::: SOURCE INFORMATION :::

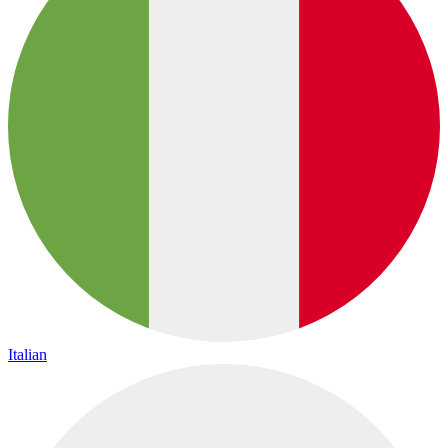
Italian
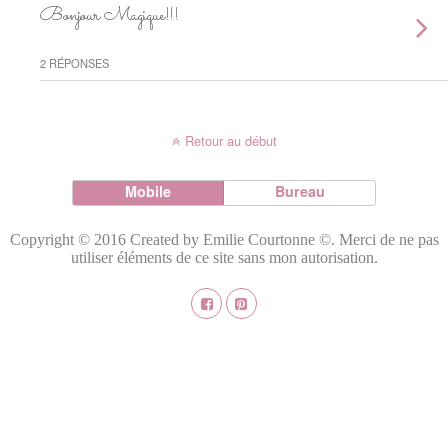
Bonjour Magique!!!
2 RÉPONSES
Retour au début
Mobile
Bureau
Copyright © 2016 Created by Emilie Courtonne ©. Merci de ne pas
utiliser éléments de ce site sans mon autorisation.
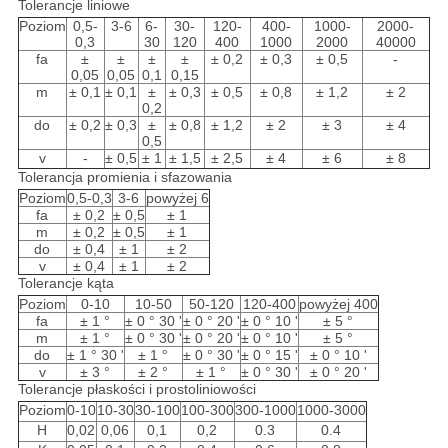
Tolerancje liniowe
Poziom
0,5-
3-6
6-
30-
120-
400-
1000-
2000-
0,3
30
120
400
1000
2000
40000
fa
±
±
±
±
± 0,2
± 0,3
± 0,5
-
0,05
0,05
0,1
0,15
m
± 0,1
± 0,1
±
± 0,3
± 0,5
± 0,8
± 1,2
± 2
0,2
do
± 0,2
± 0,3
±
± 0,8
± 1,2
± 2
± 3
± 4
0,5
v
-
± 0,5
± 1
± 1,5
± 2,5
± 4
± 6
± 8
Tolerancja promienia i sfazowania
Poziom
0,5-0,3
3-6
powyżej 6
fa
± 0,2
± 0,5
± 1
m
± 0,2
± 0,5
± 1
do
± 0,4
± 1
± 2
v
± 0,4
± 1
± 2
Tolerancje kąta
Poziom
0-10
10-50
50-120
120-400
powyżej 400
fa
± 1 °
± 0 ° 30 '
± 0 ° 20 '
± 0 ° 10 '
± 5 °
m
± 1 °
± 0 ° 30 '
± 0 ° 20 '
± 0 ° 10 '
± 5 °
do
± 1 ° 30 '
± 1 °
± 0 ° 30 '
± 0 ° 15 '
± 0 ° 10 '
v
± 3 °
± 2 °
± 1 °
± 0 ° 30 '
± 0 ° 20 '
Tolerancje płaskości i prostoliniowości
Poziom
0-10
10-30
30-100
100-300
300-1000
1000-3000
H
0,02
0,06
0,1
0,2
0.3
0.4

:::
::: SOURCE INFORMATION :::

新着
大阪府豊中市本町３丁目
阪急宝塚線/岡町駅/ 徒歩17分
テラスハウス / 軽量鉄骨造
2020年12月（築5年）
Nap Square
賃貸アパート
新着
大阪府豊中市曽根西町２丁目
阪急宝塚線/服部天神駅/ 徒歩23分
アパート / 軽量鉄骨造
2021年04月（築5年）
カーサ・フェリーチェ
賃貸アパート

:::
::: SOURCE INFORMATION :::

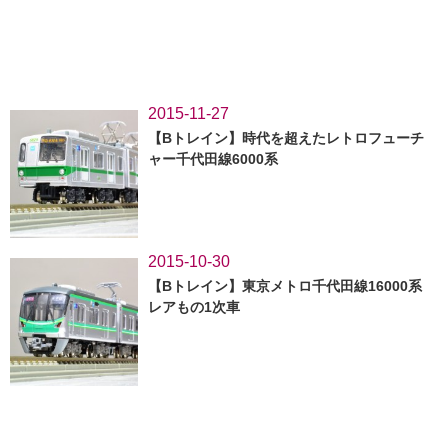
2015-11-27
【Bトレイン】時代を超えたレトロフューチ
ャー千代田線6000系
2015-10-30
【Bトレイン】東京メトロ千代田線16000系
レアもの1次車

:::

◆ WORK TO COMPLETE: Whenever a line in the entries holds the word "Bトレイン", copy that line.

◆ RESULT:
【Bトレイン】時代を超えたレトロフューチ
【Bトレイン】東京メトロ千代田線16000系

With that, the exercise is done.